- **TASK GOAL**:
Reproduce the entries exactly, but keep the pictures out of the copy.
==== PROVIDED DATA ====
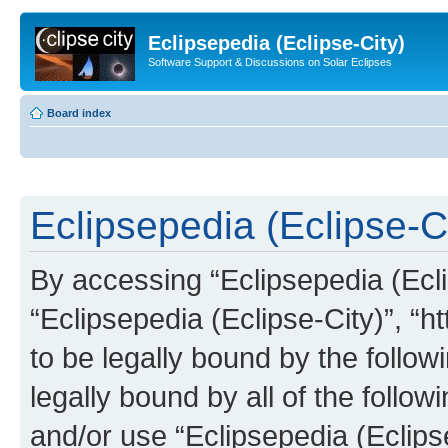
Eclipsepedia (Eclipse-City)
Software Support & Discussions on Solar Eclipses
Board index
Eclipsepedia (Eclipse-Ci
By accessing “Eclipsepedia (Eclip
“Eclipsepedia (Eclipse-City)”, “ht
to be legally bound by the follow
legally bound by all of the follo
and/or use “Eclipsepedia (Eclip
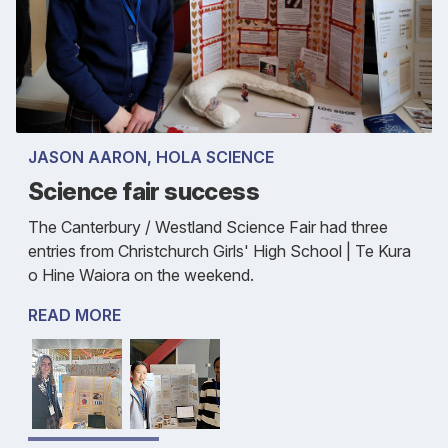
JASON AARON, HOLA SCIENCE
Science fair success
The Canterbury / Westland Science Fair had three
entries from Christchurch Girls' High School | Te Kura
o Hine Waiora on the weekend.
READ MORE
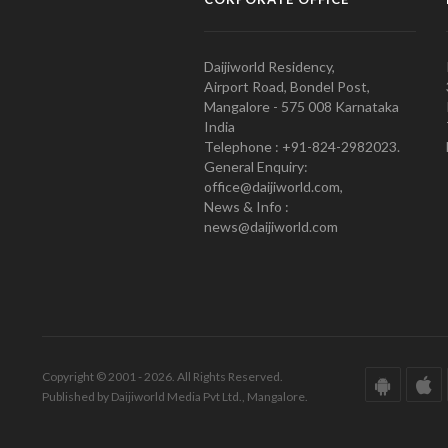
Daijiworld Residency,
Airport Road, Bondel Post,
Mangalore - 575 008 Karnataka
India
Telephone : +91-824-2982023.
General Enquiry:
office@daijiworld.com,
News & Info :
news@daijiworld.com
Copyright © 2001 - 2026. All Rights Reserved.
Published by Daijiworld Media Pvt Ltd., Mangalore.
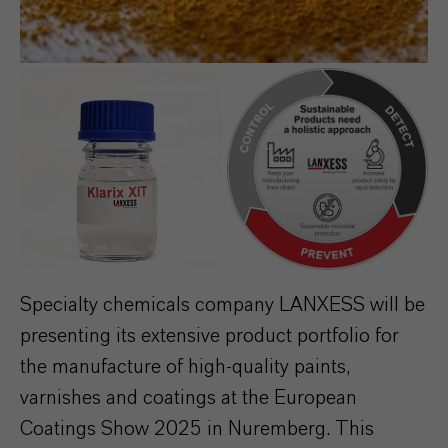
Specialty chemicals company LANXESS will be
presenting its extensive product portfolio for
the manufacture of high-quality paints,
varnishes and coatings at the European
Coatings Show 2025 in Nuremberg. This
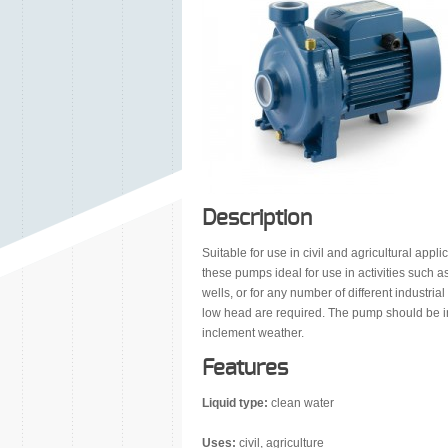
Description
Suitable for use in civil and agricultural app
these pumps ideal for use in activities such a
wells, or for any number of different industria
low head are required. The pump should be in
inclement weather.
Features
Liquid type:
clean water
Uses:
civil, agriculture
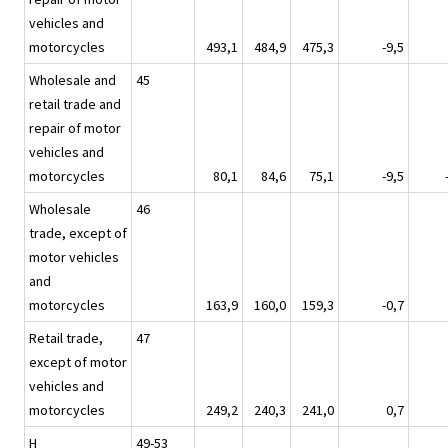
vehicles and
motorcycles
493,1
484,9
475,3
-9,5
Wholesale and
45
retail trade and
repair of motor
vehicles and
motorcycles
80,1
84,6
75,1
-9,5
Wholesale
46
trade, except of
motor vehicles
and
motorcycles
163,9
160,0
159,3
-0,7
Retail trade,
47
except of motor
vehicles and
motorcycles
249,2
240,3
241,0
0,7
H
49-53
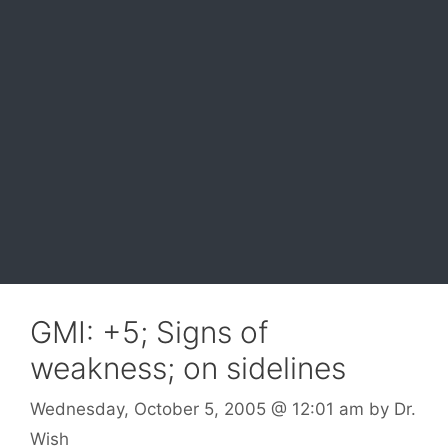
GMI: +5; Signs of
weakness; on sidelines
Wednesday, October 5, 2005
@ 12:01 am
by
Dr.
Wish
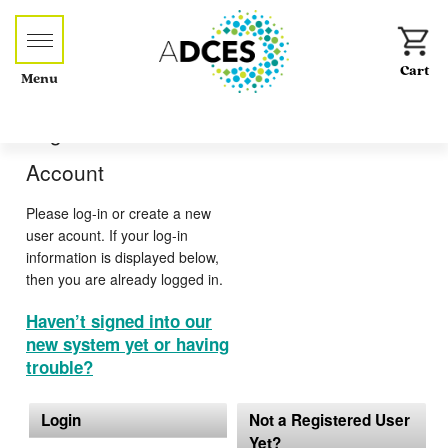
Menu
Log-in or Create an
Account
Please log-in or create a new
user acount. If your log-in
information is displayed below,
then you are already logged in.
Haven’t signed into our
new system yet or having
trouble?
Login
Not a Registered User
Yet?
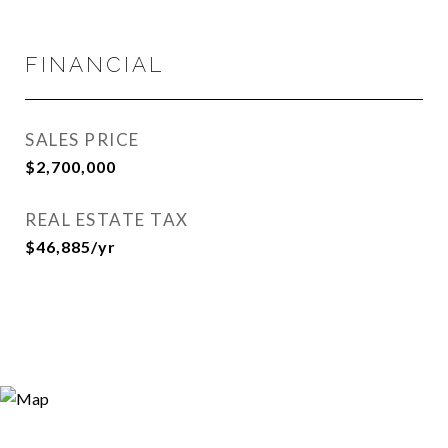
FINANCIAL
SALES PRICE
$2,700,000
REAL ESTATE TAX
$46,885/yr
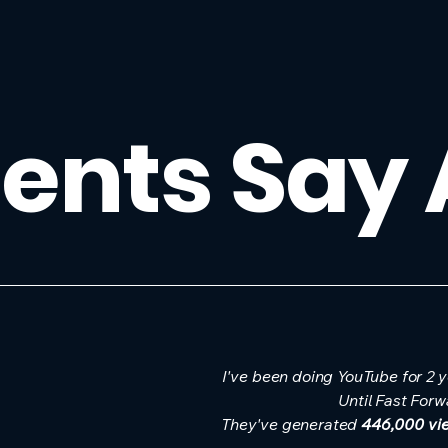
ents Say
I've been doing YouTube for 2 
Until Fast Forw
They've generated
446,000 vi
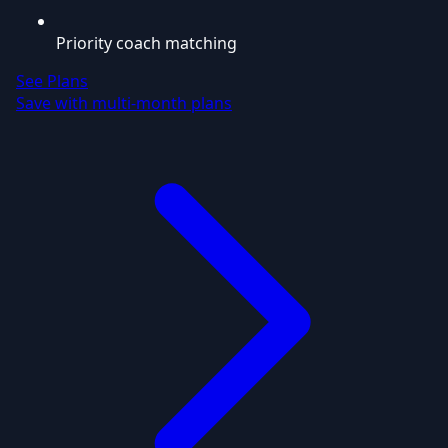
Priority coach matching
See Plans
Save with multi-month plans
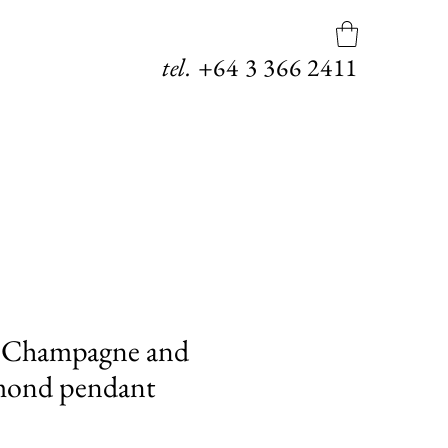
tel.
+64
3 366 2411
Champagne and
mond pendant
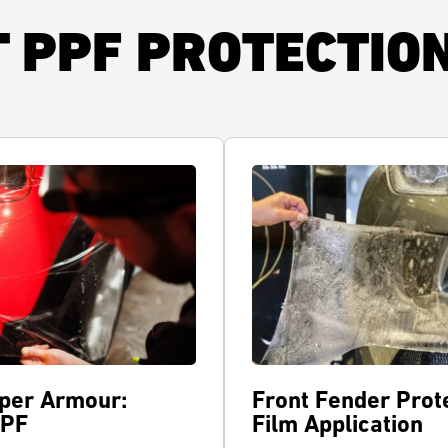
T PPF PROTECTIO
per Armour:
Front Fender Prote
PPF
Film Application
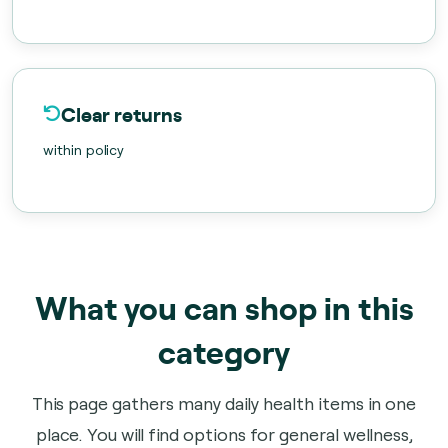
Clear returns
within policy
What you can shop in this
category
This page gathers many daily health items in one
place. You will find options for general wellness,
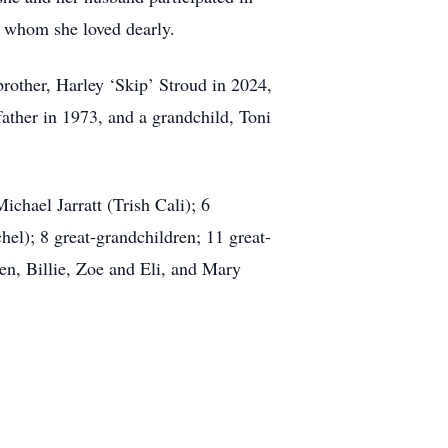
, whom she loved dearly.
brother, Harley ‘Skip’ Stroud in 2024,
ather in 1973, and a grandchild, Toni
ichael Jarratt (Trish Cali); 6
l); 8 great-grandchildren; 11 great-
en, Billie, Zoe and Eli, and Mary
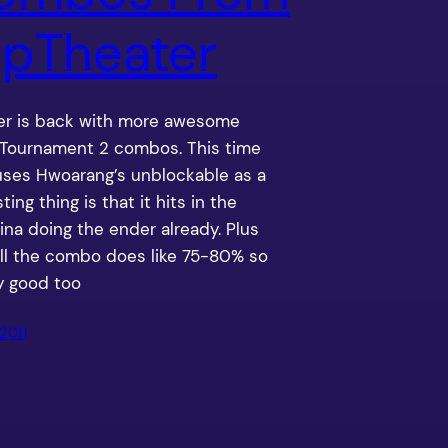
pTheater
r is back with more awesome
 Tournament 2 combos. This time
uses Hwoarang’s unblockable as a
esting thing is that it hits in the
ina doing the ender already. Plus
ll the combo does like 75-80% so
y good too
2011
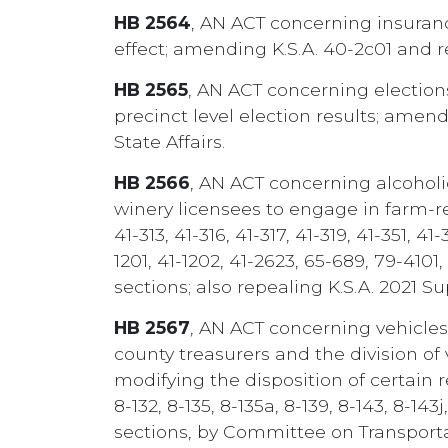
HB 2564
, AN ACT concerning insurance
effect; amending K.S.A. 40-2c01 and 
HB 2565
, AN ACT concerning elections
precinct level election results; amen
State Affairs.
HB 2566
, AN ACT concerning alcoholic
winery licensees to engage in farm-rela
41-313, 41-316, 41-317, 41-319, 41-351, 41
1201, 41-1202, 41-2623, 65-689, 79-410
sections; also repealing K.S.A. 2021 S
HB 2567
, AN ACT concerning vehicles; 
county treasurers and the division of 
modifying the disposition of certain 
8-132, 8-135, 8-135a, 8-139, 8-143, 8-14
sections, by Committee on Transporta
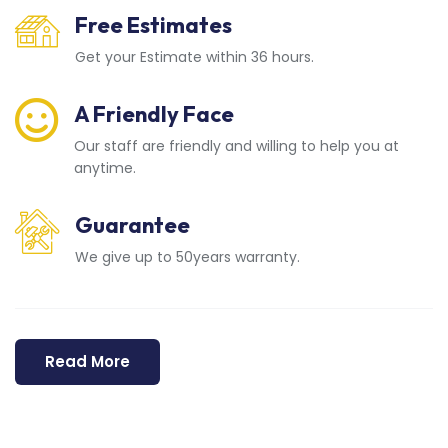
Free Estimates
Get your Estimate within 36 hours.
A Friendly Face
Our staff are friendly and willing to help you at
anytime.
Guarantee
We give up to 50years warranty.
Read More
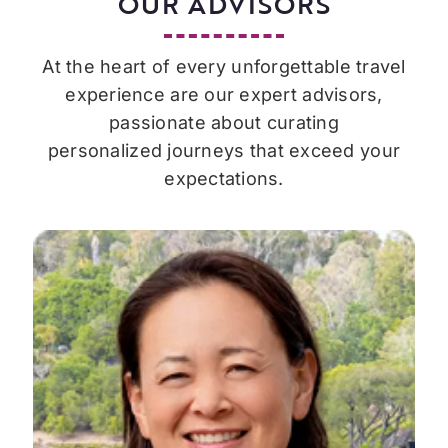
OUR ADVISORS
At the heart of every unforgettable travel
experience are our expert advisors,
passionate about curating
personalized journeys that exceed your
expectations.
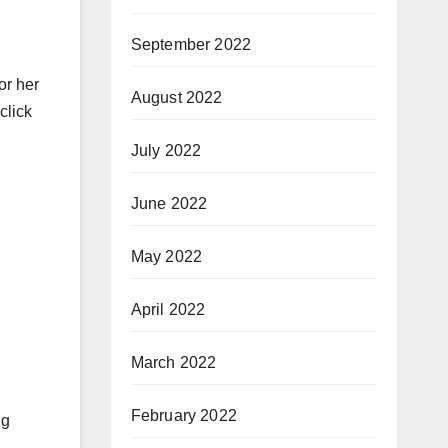
September 2022
or her
August 2022
click
July 2022
June 2022
May 2022
April 2022
March 2022
February 2022
ng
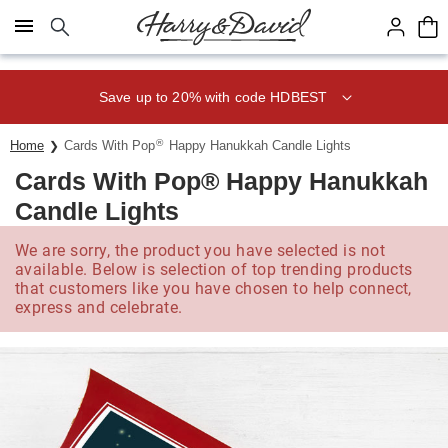
Click here to skip to main page content.
Save up to 20% with code HDBEST
®
Home
Cards With Pop
Happy Hanukkah Candle Lights
Cards With Pop® Happy Hanukkah
Candle Lights
We are sorry, the product you have selected is not
available. Below is selection of top trending products
that customers like you have chosen to help connect,
express and celebrate.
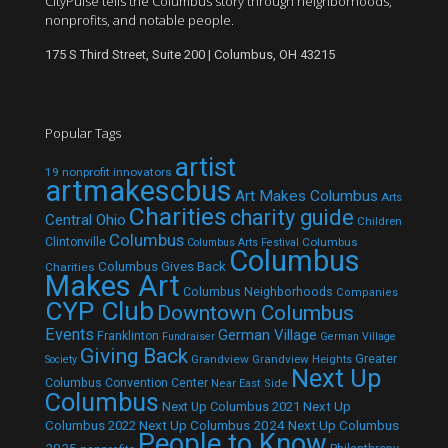
CityPulse tells the Columbus story through neighborhoods,
nonprofits, and notable people.
175 S Third Street, Suite 200 | Columbus, OH 43215
Popular Tags
artist
19 nonprofit innovators
artmakescbus
Art Makes Columbus
Arts
Charities
charity guide
Central Ohio
Children
Columbus
Clintonville
Columbus
Columbus Arts Festival
Columbus
Columbus Gives Back
Charities
Makes Art
Columbus Neighborhoods
Companies
CYP Club
Downtown Columbus
Events
German Village
Franklinton
Fundraiser
German Village
Giving Back
Grandview
Grandview Heights
Greater
Society
Next Up
Columbus Convention Center
Near East Side
Columbus
Next Up Columbus 2021
Next Up
Next Up Columbus 2024
Next Up Columbus
Columbus 2022
People to Know
2025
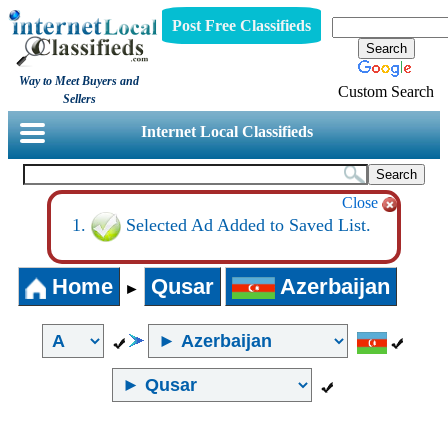
Post Free Classifieds
Way to Meet Buyers and
Custom Search
Sellers
Internet Local Classifieds
Close
Selected Ad Added to Saved List.
Home
Qusar
Azerbaijan
►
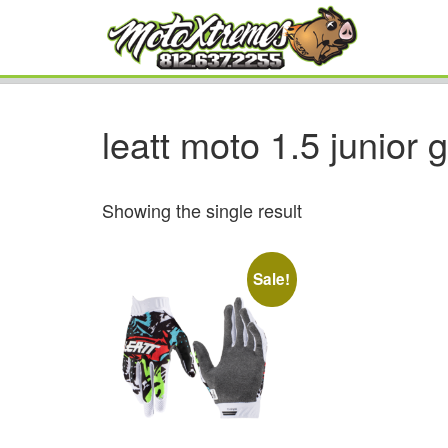
leatt moto 1.5 junior 
Showing the single result
Sale!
====
- **EXERCISE RESULT**:
Eclipsepedia (Eclipse-City)
Software Support & Discussions on Solar Eclipses
Board index
Eclipsepedia (Eclipse-Ci
By accessing “Eclipsepedia (Eclip
“Eclipsepedia (Eclipse-City)”, “ht
to be legally bound by the follow
legally bound by all of the follo
and/or use “Eclipsepedia (Eclip
JASON AARON, HOLA SCIENCE
Science fair success
The Canterbury / Westland Science Fair had three
entries from Christchurch Girls' High School | Te Kura
o Hine Waiora on the weekend.
READ MORE
Daijiworld Residency,
Airport Road, Bondel Post,
Mangalore - 575 008 Karnataka
India
Telephone : +91-824-2982023.
General Enquiry:
office@daijiworld.com,
News & Info :
news@daijiworld.com
Copyright © 2001 - 2026. All Rights Reserved.
Published by Daijiworld Media Pvt Ltd., Mangalore.
Specialty chemicals company LANXESS will be
presenting its extensive product portfolio for
the manufacture of high-quality paints,
varnishes and coatings at the European
Coatings Show 2025 in Nuremberg. This
Description
Suitable for use in civil and agricultural app
these pumps ideal for use in activities such a
wells, or for any number of different industria
low head are required. The pump should be in
inclement weather.
Features
Liquid type:
clean water
Uses:
civil, agriculture
vehicles and
motorcycles
493,1
484,9
475,3
-9,5
Wholesale and
45
retail trade and
repair of motor
vehicles and
motorcycles
80,1
84,6
75,1
-9,5
Wholesale
46
trade, except of
motor vehicles
and
motorcycles
163,9
160,0
159,3
-0,7
Retail trade,
47
except of motor
vehicles and
motorcycles
249,2
240,3
241,0
0,7
H
49-53
GMI: +5; Signs of
weakness; on sidelines
Wednesday, October 5, 2005
@ 12:01 am
by
Dr.
Wish
Menu
Log-in or Create an
Account
Please log-in or create a new
user acount. If your log-in
information is displayed below,
then you are already logged in.
Haven’t signed into our
new system yet or having
trouble?
Login
Not a Registered User
Yet?
FINANCIAL
SALES PRICE
$2,700,000
REAL ESTATE TAX
$46,885/yr
ents Say
I've been doing YouTube for 2 
Until Fast Forw
They've generated
446,000 vi
Priority coach matching
See Plans
Save with multi-month plans
tel.
+64
3 366 2411
Champagne and
mond pendant
T PPF PROTECTIO
per Armour:
Front Fender Prote
PPF
Film Application
Clear returns
within policy
What you can shop in this
category
This page gathers many daily health items in one
place. You will find options for general wellness,
, whom she loved dearly.
brother, Harley ‘Skip’ Stroud in 2024,
ather in 1973, and a grandchild, Toni
ichael Jarratt (Trish Cali); 6
l); 8 great-grandchildren; 11 great-
en, Billie, Zoe and Eli, and Mary
pTheater
r is back with more awesome
 Tournament 2 combos. This time
uses Hwoarang’s unblockable as a
esting thing is that it hits in the
ina doing the ender already. Plus
ll the combo does like 75-80% so
y good too
2011
HB 2564
, AN ACT concerning insurance
effect; amending K.S.A. 40-2c01 and 
HB 2565
, AN ACT concerning elections
precinct level election results; amen
State Affairs.
HB 2566
, AN ACT concerning alcoholic
winery licensees to engage in farm-rela
41-313, 41-316, 41-317, 41-319, 41-351, 41
1201, 41-1202, 41-2623, 65-689, 79-410
sections; also repealing K.S.A. 2021 S
HB 2567
, AN ACT concerning vehicles; 
county treasurers and the division of 
modifying the disposition of certain 
8-132, 8-135, 8-135a, 8-139, 8-143, 8-14
sections, by Committee on Transporta
Free Estimates
Get your Estimate within 36 hours.
A Friendly Face
Our staff are friendly and willing to help you at
anytime.
Guarantee
We give up to 50years warranty.
Read More
OUR ADVISORS
At the heart of every unforgettable travel
experience are our expert advisors,
passionate about curating
personalized journeys that exceed your
expectations.
September 2022
or her
August 2022
click
July 2022
June 2022
May 2022
April 2022
March 2022
February 2022
ng
Click here to skip to main page content.
Save up to 20% with code HDBEST
®
Home
Cards With Pop
Happy Hanukkah Candle Lights
Cards With Pop® Happy Hanukkah
Candle Lights
We are sorry, the product you have selected is not
available. Below is selection of top trending products
that customers like you have chosen to help connect,
express and celebrate.
CityPulse tells the Columbus story through neighborhoods,
nonprofits, and notable people.
175 S Third Street, Suite 200 | Columbus, OH 43215
Popular Tags
artist
19 nonprofit innovators
artmakescbus
Art Makes Columbus
Arts
Charities
charity guide
Central Ohio
Children
Columbus
Clintonville
Columbus
Columbus Arts Festival
Columbus
Columbus Gives Back
Charities
Makes Art
Columbus Neighborhoods
Companies
CYP Club
Downtown Columbus
Events
German Village
Franklinton
Fundraiser
German Village
Giving Back
Grandview
Grandview Heights
Greater
Society
Next Up
Columbus Convention Center
Near East Side
Columbus
Next Up Columbus 2021
Next Up
Next Up Columbus 2024
Next Up Columbus
Columbus 2022
People to Know
2025
Post Free Classifieds
Way to Meet Buyers and
Custom Search
Sellers
Internet Local Classifieds
Close
Selected Ad Added to Saved List.
Home
Qusar
Azerbaijan
►
leatt moto 1.5 junior 
Showing the single result
Sale!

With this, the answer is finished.